Once the master is selected we pick the remaining nodes and do parallel writes. We now block till we satisfy W and have a successful response from zone-count-writes zones. In other words, latency = max (time to get W successful responses, time to have at least one response from zone-count-write zones).
Some examples : For the rack aware configuration given above :
- hash(key) = partition 4, client zone = 0, preference list = ( 0,4,5,6 ) ( as per proximity list – zone0(0,4), zone1(5), zone2(6) )
- hash(key) = partition 4, client zone = 1, preference list = ( 5,0,4,6 ) ( as per proximity list – zone1(5), zone0(0,4), zone2(6) )
- hash(key) = partition 4, client zone = 2, preference list = ( 6,5,0,4 ) ( as per proximity list – zone2(6), zone1(5), zone0(0,4) )
The current implementation of get first does attempts = min ( N, preferred-read ) number of parallel requests. We would now want our parallel requests to have nodes from zone-count-reads zones. Two things need to be done now. First, attempts = max ( preferred-reads, zone-count-reads ). Second, we order the preference list so as to satisfy the zone-count-reads requirement. We first place zone-count-reads nodes and then place the rest of the nodes sorted by proximity list of the client zone. The following example (using the same configuration for Rack aware as mentioned above) will explain the scheme we plan to adopt :
- hash(key) = partition 7, client zone = 0, zone-count-reads = 0, preference list = ( (0,3),(5),(7) )
- hash(key) = partition 7, client zone = 0, zone-count-reads = 1, preference list = ( (5),(0,3),(7) )
- hash(key) = partition 7, client zone = 0, zone-count-reads = 2, preference list = ( (5),(7),(0,3) )
- hash(key) = partition 7, client zone = 1, zone-count-reads = 0, preference list = ( (5),(0,3),(7) )
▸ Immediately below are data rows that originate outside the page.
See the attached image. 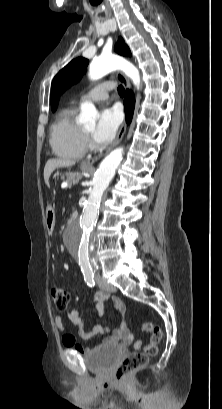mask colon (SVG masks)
Returning <instances> with one entry per match:
<instances>
[{
  "mask_svg": "<svg viewBox=\"0 0 222 409\" xmlns=\"http://www.w3.org/2000/svg\"><path fill=\"white\" fill-rule=\"evenodd\" d=\"M52 298L58 310H65L69 303V293L62 287L54 286L51 289ZM144 333H152L151 340L142 351L134 352L128 355L118 366L115 373V380L119 383L127 381L129 375L145 366L150 357L158 352V344L162 339V330L160 326L151 323H143L140 327ZM67 336L63 338L65 341Z\"/></svg>",
  "mask_w": 222,
  "mask_h": 409,
  "instance_id": "colon-1",
  "label": "colon"
}]
</instances>
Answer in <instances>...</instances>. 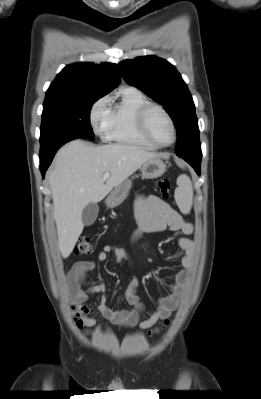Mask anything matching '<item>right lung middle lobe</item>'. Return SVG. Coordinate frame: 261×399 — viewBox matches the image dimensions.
<instances>
[{"label": "right lung middle lobe", "instance_id": "obj_1", "mask_svg": "<svg viewBox=\"0 0 261 399\" xmlns=\"http://www.w3.org/2000/svg\"><path fill=\"white\" fill-rule=\"evenodd\" d=\"M100 97H46L43 104L40 143L73 133L93 140L90 110Z\"/></svg>", "mask_w": 261, "mask_h": 399}]
</instances>
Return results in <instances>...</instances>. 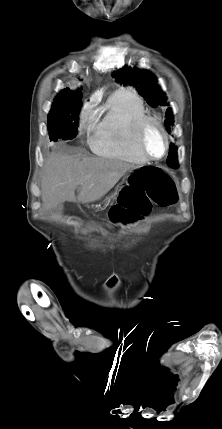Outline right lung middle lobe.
Here are the masks:
<instances>
[{
  "label": "right lung middle lobe",
  "instance_id": "1",
  "mask_svg": "<svg viewBox=\"0 0 222 429\" xmlns=\"http://www.w3.org/2000/svg\"><path fill=\"white\" fill-rule=\"evenodd\" d=\"M81 90L58 94L48 115L50 141L73 139L78 134Z\"/></svg>",
  "mask_w": 222,
  "mask_h": 429
}]
</instances>
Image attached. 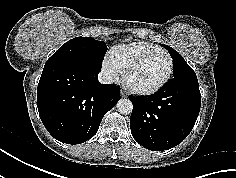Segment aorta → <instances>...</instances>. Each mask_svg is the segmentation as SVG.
Returning a JSON list of instances; mask_svg holds the SVG:
<instances>
[{
    "label": "aorta",
    "instance_id": "obj_1",
    "mask_svg": "<svg viewBox=\"0 0 236 178\" xmlns=\"http://www.w3.org/2000/svg\"><path fill=\"white\" fill-rule=\"evenodd\" d=\"M116 106L121 114H130L133 110V104L129 99H120Z\"/></svg>",
    "mask_w": 236,
    "mask_h": 178
}]
</instances>
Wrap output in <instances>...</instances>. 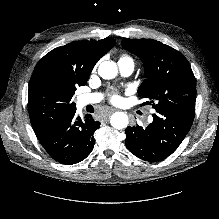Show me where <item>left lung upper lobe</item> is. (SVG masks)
Returning <instances> with one entry per match:
<instances>
[{"label":"left lung upper lobe","instance_id":"obj_1","mask_svg":"<svg viewBox=\"0 0 219 219\" xmlns=\"http://www.w3.org/2000/svg\"><path fill=\"white\" fill-rule=\"evenodd\" d=\"M126 50L139 56L145 66L138 94L155 110L195 104L196 81L189 62L177 50L151 39H123Z\"/></svg>","mask_w":219,"mask_h":219}]
</instances>
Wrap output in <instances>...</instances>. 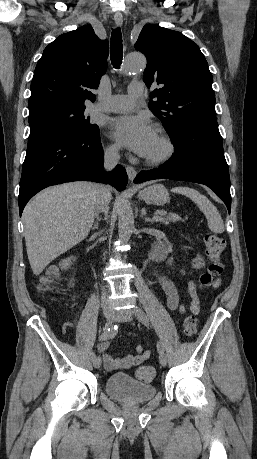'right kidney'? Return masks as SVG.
Here are the masks:
<instances>
[{
    "label": "right kidney",
    "mask_w": 257,
    "mask_h": 459,
    "mask_svg": "<svg viewBox=\"0 0 257 459\" xmlns=\"http://www.w3.org/2000/svg\"><path fill=\"white\" fill-rule=\"evenodd\" d=\"M69 286H71V287L74 286V284L72 283V280H71V282L69 283Z\"/></svg>",
    "instance_id": "obj_1"
}]
</instances>
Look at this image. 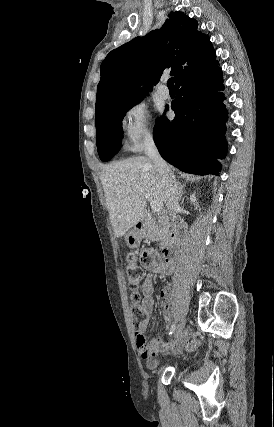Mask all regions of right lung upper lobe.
Wrapping results in <instances>:
<instances>
[{"label":"right lung upper lobe","mask_w":274,"mask_h":427,"mask_svg":"<svg viewBox=\"0 0 274 427\" xmlns=\"http://www.w3.org/2000/svg\"><path fill=\"white\" fill-rule=\"evenodd\" d=\"M168 16L160 29L136 37L106 56L100 67L95 113L143 96L164 72L171 70L176 85L189 73L217 62L209 37L197 30L195 19L182 12Z\"/></svg>","instance_id":"obj_1"}]
</instances>
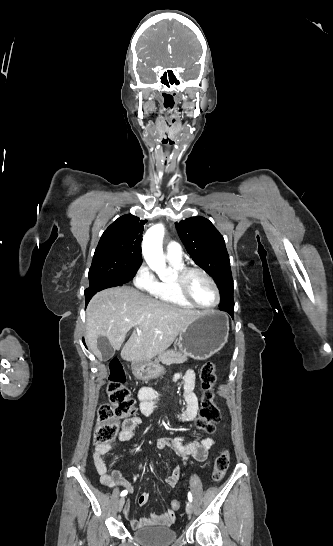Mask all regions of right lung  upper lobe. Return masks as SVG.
I'll list each match as a JSON object with an SVG mask.
<instances>
[{
  "instance_id": "cb5924a9",
  "label": "right lung upper lobe",
  "mask_w": 333,
  "mask_h": 546,
  "mask_svg": "<svg viewBox=\"0 0 333 546\" xmlns=\"http://www.w3.org/2000/svg\"><path fill=\"white\" fill-rule=\"evenodd\" d=\"M146 220L134 215L116 219L102 234L95 253L114 252L129 256L133 264L140 266L141 241Z\"/></svg>"
}]
</instances>
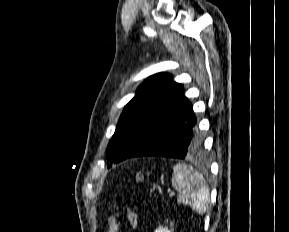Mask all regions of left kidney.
<instances>
[{
	"instance_id": "left-kidney-1",
	"label": "left kidney",
	"mask_w": 289,
	"mask_h": 232,
	"mask_svg": "<svg viewBox=\"0 0 289 232\" xmlns=\"http://www.w3.org/2000/svg\"><path fill=\"white\" fill-rule=\"evenodd\" d=\"M155 232H172L171 230H168L167 227H159Z\"/></svg>"
}]
</instances>
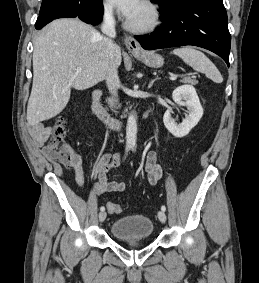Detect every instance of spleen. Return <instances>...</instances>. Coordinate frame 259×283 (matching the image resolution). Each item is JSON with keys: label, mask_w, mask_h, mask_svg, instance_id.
<instances>
[{"label": "spleen", "mask_w": 259, "mask_h": 283, "mask_svg": "<svg viewBox=\"0 0 259 283\" xmlns=\"http://www.w3.org/2000/svg\"><path fill=\"white\" fill-rule=\"evenodd\" d=\"M194 70L205 73L216 83H221L223 78L216 66L202 52L192 47L177 48L172 51Z\"/></svg>", "instance_id": "1"}]
</instances>
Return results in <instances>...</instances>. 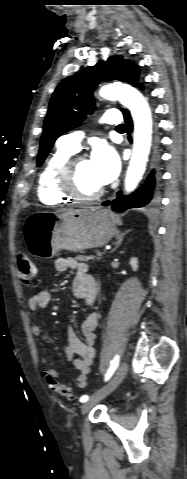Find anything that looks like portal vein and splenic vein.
Masks as SVG:
<instances>
[{
  "label": "portal vein and splenic vein",
  "instance_id": "obj_1",
  "mask_svg": "<svg viewBox=\"0 0 187 479\" xmlns=\"http://www.w3.org/2000/svg\"><path fill=\"white\" fill-rule=\"evenodd\" d=\"M96 255L101 257L103 255V253L99 251V252L96 253Z\"/></svg>",
  "mask_w": 187,
  "mask_h": 479
}]
</instances>
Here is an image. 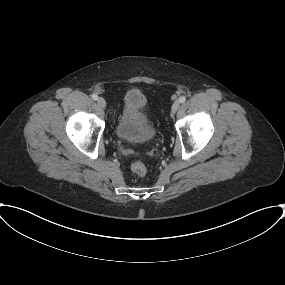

- hash(key) = partition 7, client zone = 1, zone-count-reads = 1, preference list = ( (0),(5),(3),(7) )
- hash(key) = partition 7, client zone = 1, zone-count-reads = 2, preference list = ( (0),(7),(5),(3) )
- hash(key) = partition 7, client zone = 2, zone-count-reads = 0, preference list = ( (7),(5),(0,3) )
- hash(key) = partition 7, client zone = 2, zone-count-reads = 1, preference list = ( (5),(7),(0,3) )
- hash(key) = partition 7, client zone = 2, zone-count-reads = 2, preference list = ( (5),(0),(7),(3) )
Once again we block till we satisfy R and have a success from zone-count-reads zones i.e. max (time to get R successful responses, time to have atleast one response from zone-count-reads zones)